**Data for review**
.....
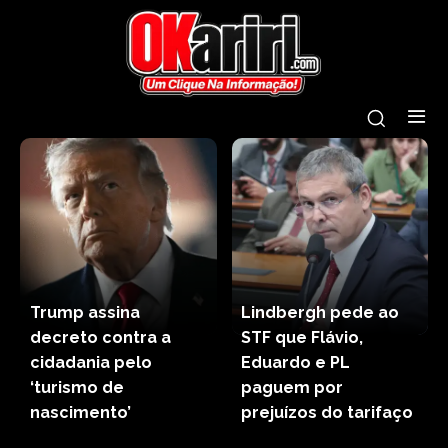
Trump assina
Lindbergh pede ao
decreto contra a
STF que Flávio,
cidadania pelo
Eduardo e PL
‘turismo de
paguem por
nascimento’
prejuízos do tarifaço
.....
**To do**
Reproduce the whole listing exactly, but not the images in it.

**Answer**
Trump assina
Lindbergh pede ao
decreto contra a
STF que Flávio,
cidadania pelo
Eduardo e PL
‘turismo de
paguem por
nascimento’
prejuízos do tarifaço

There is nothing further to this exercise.